DNA as the target
Although there is only circumstantial evidence, DNA is believed to be the target for radiation and the reason cells die after radiation is administered. The evidence for this is:
- Radioactive tritiated thymidine causes cell death after integration into the DNA
- Thymidine analogous introduced into cell cultures lead to increased radiosensitivity dependent on the levels of the analog.
- Factors that alter cell radiosensitivity (oxygen, altered LET / RBE) lead to a quantitative similar increase in the level of chromosomal damage following radiation
- In plants, the larger the chromosome volume the more radiosensitive the plant.
Therapeutic Implications
DNA as the target of ionising radiation leads to several important therapeutic implications:
- Radiation damage that occurs in clusters that match the size of the DNA strand may be more effective in causing damage.
- Electrons generated through Compton interactions may cause further ionisations. These newly liberated electrons have a small range, typically about the size of a DNA strand, and may cause a cluster of lesions within the DNA strand. This lesion may be more difficult to repair and lead to cell death
- The ideal linear energy transfer is 100 keV/um, corresponding to an ionisations occuring within each side of the DNA strand. This may explain the variation in relative biological effectiveness seen with different qualities of radiation.
- Drugs that target DNA may have synergistic effects with radiation
- Cisplatin causes DNA crosslinks. These crosslinks may make it more difficult for cells to repair DNA damage. Cisplatin is known to cause increased sensitivity to radiation
- 5-fluorouracil and gemcitabine affect the production of DNA nucleotides. If they are present in the cell, its capacity to repair DNA damage is reduced. These drugs may greatly increase the radiation sensitivity of cells.
- People with genetic defects in the radiation damage response may exhibit increased levels of DNA mutation or cell death following radiation exposure
- People with ataxia-telangiectasia have a defect in the ATM gene, which is important in sensing double strand breaks induced by radiation. They have a greatly increased radiation sensitivity as well as predisposition to develop unusual cancers with high frequency.
- Points in the cell cycle where DNA is more susceptible to damage are also more sensitive to radiation
- In M phase, the chromosomes are lined up on the spindle and repair is difficult.
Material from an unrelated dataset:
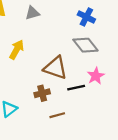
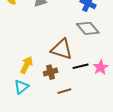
yellow arrow: (17, 50) -> (27, 65), moved
pink star: (96, 76) -> (101, 67), moved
DNA damage in this part of the cell cycle is frequently fatal to the cell and cells are most sensitive to ionising radiation in this phase.
- In S phase, when DNA is being replicated, cells seem more able to repair DNA damage. This may be due to the cellular environment in this phase, as well as the presence of duplicated DNA strands which may provide a useful template for repair.
- The cycling of cells has an impact on the radiation sensitivity of the cell type
- Cells which cycle rapidly require intact DNA to function, and a more commonly in mitosis. They tend to be more sensitive.
- Cells which are terminally differentiated are typically highly resistant to radiation as they do not enter the cell cycle.
Intrinsic radiosensitivity / radioresistance
Radioresistant Populations
There are two classical radioresistant populations:
- Cells that spend a long period of time in G0 phase (resting) will be able to repair a significant portion of DNA damage before they enter mitosis, increasing their survival. Late responding tissues and slow growing tumours fall into this category.
- Cells that are dividing very rapidly will have a long S phase relative to G1, G2, and M phases. This includes rapidly growing tumours and early responding tissues. This can be overcome by fractionating a dose and allowing cells to be redistributed into other parts of the cell cycle.
Radiosensitive populations
As described above, some cell types are more sensitive to radiation damage than others. Rapidly dividing cells (which may also be resistant due to a comparatively longer amount of time in S phase) are unable to repair DNA damage before entering into M phase, leading to mitotic catastrophe.
Lymphocytes are an unusual radiosensitive population. They are terminally differentiated cells and therefore never enter M phase, a feature typical of radioresistant cells. They respond to radiation by initiation of apoptosis, an uncommon method of death from radiation. It seems that lymphocytes have a unique sensitivity to ionising radiation which causes them to activate apoptosis pathways.